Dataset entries
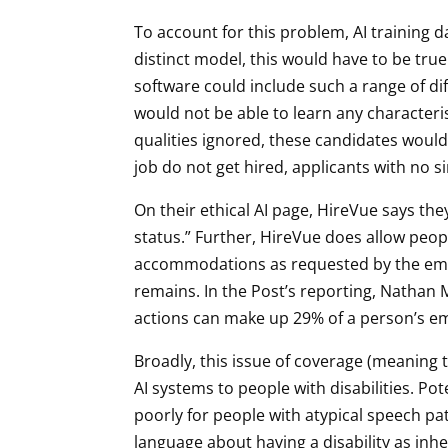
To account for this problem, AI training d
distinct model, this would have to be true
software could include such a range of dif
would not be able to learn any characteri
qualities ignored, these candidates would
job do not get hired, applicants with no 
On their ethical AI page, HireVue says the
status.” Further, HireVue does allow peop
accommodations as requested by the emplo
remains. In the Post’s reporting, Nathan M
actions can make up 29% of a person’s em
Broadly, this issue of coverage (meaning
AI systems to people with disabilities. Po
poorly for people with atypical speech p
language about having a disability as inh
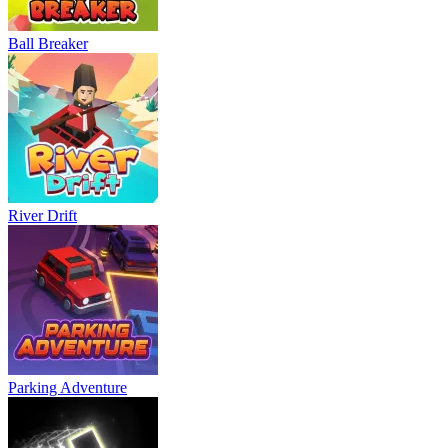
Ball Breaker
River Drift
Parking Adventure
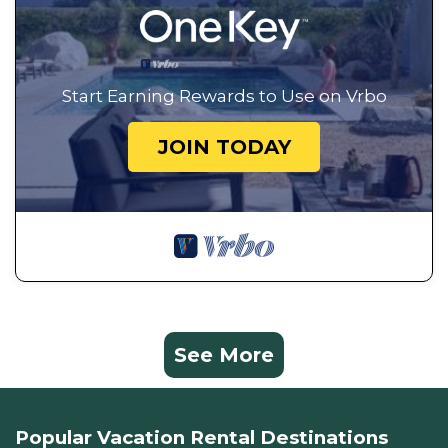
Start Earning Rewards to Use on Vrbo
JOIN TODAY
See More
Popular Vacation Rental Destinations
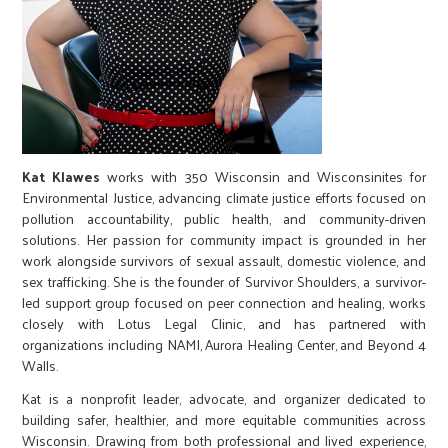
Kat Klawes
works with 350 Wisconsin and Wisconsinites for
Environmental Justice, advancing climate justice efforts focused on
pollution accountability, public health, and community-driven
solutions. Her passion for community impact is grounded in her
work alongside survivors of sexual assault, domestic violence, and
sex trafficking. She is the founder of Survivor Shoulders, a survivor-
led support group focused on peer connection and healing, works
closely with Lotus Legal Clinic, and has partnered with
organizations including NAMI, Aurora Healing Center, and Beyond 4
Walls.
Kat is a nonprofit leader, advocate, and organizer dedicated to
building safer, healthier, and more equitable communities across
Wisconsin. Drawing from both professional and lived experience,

* * *

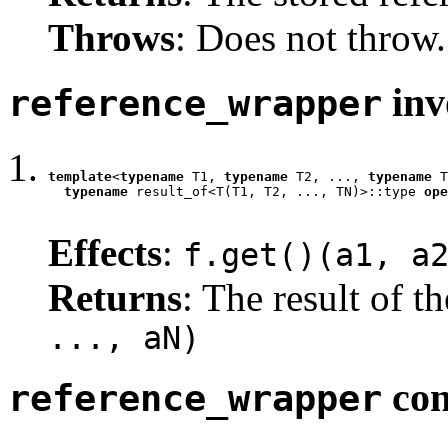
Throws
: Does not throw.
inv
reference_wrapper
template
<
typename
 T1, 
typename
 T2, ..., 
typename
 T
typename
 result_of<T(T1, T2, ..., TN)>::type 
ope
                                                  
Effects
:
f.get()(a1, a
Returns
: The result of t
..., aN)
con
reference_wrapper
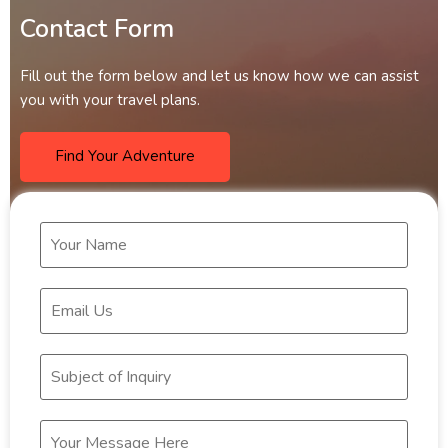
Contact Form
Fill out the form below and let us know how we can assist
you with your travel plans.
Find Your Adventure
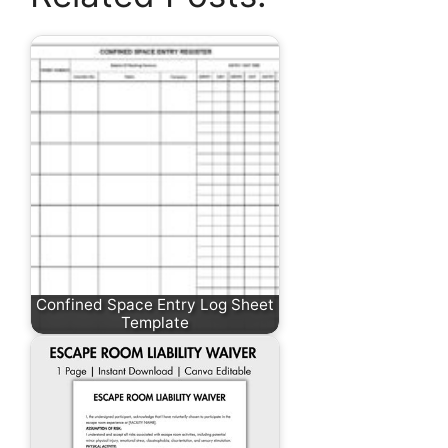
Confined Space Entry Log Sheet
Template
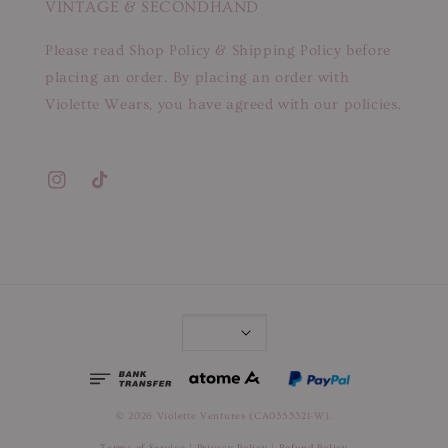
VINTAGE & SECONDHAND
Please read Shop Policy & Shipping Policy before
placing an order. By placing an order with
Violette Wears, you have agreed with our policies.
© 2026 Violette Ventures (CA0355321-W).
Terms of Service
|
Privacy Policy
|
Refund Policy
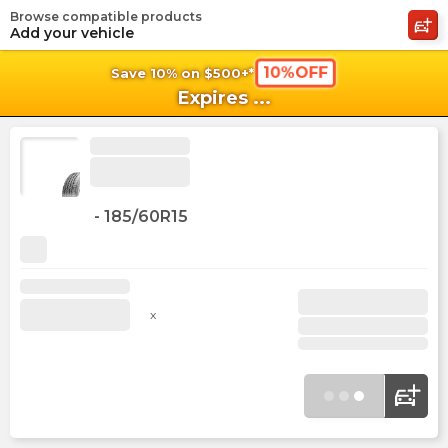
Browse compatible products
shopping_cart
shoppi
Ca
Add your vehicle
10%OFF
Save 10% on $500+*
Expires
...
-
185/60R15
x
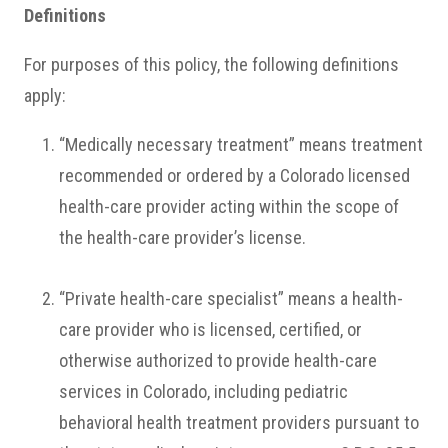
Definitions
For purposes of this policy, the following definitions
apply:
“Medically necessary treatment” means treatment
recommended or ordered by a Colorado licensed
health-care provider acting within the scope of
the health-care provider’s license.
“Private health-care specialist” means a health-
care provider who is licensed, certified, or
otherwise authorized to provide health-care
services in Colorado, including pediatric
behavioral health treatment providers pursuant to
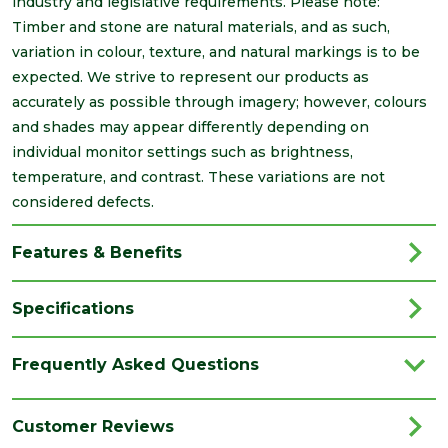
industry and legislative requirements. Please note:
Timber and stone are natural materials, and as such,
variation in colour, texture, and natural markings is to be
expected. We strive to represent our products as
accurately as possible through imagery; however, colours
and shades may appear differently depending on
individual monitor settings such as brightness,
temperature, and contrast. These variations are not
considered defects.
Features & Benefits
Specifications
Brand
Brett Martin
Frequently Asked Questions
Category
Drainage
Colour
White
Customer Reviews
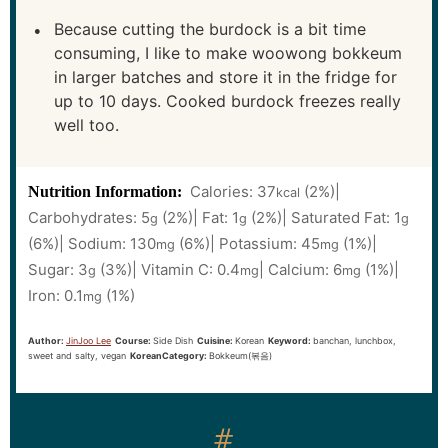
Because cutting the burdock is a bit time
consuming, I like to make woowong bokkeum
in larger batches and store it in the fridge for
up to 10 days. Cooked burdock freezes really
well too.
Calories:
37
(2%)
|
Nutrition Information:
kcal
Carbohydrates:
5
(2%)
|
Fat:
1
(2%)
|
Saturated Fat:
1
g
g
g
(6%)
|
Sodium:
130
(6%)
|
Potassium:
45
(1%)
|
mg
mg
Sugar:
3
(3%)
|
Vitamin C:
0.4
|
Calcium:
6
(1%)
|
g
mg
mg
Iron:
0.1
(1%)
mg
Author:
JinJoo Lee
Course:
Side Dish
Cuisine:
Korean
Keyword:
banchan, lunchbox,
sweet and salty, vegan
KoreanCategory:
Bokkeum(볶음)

...

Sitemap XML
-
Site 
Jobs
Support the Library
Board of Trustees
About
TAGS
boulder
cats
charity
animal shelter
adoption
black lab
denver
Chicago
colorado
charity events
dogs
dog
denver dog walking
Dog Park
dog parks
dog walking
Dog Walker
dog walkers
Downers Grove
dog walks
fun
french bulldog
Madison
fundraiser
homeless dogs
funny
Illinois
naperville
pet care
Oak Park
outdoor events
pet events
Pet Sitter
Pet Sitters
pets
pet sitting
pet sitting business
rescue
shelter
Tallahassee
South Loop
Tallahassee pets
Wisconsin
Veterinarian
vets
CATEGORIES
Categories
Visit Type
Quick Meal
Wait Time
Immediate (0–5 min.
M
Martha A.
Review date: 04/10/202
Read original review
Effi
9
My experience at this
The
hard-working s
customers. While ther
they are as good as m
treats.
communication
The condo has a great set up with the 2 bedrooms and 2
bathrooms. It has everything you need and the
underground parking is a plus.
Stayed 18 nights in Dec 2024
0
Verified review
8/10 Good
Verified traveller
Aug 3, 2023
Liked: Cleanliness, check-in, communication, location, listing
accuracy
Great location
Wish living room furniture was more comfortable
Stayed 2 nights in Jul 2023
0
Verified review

About this exercise:
What you give back must be the stretch above, starting at the line with "solutions. Her passion" and ending at the line with "Wisconsin. Drawing from", copied exactly.

Solution for this task:
solutions. Her passion for community impact is grounded in her
work alongside survivors of sexual assault, domestic violence, and
sex trafficking. She is the founder of Survivor Shoulders, a survivor-
led support group focused on peer connection and healing, works
closely with Lotus Legal Clinic, and has partnered with
organizations including NAMI, Aurora Healing Center, and Beyond 4
Walls.
Kat is a nonprofit leader, advocate, and organizer dedicated to
building safer, healthier, and more equitable communities across
Wisconsin. Drawing from both professional and lived experience,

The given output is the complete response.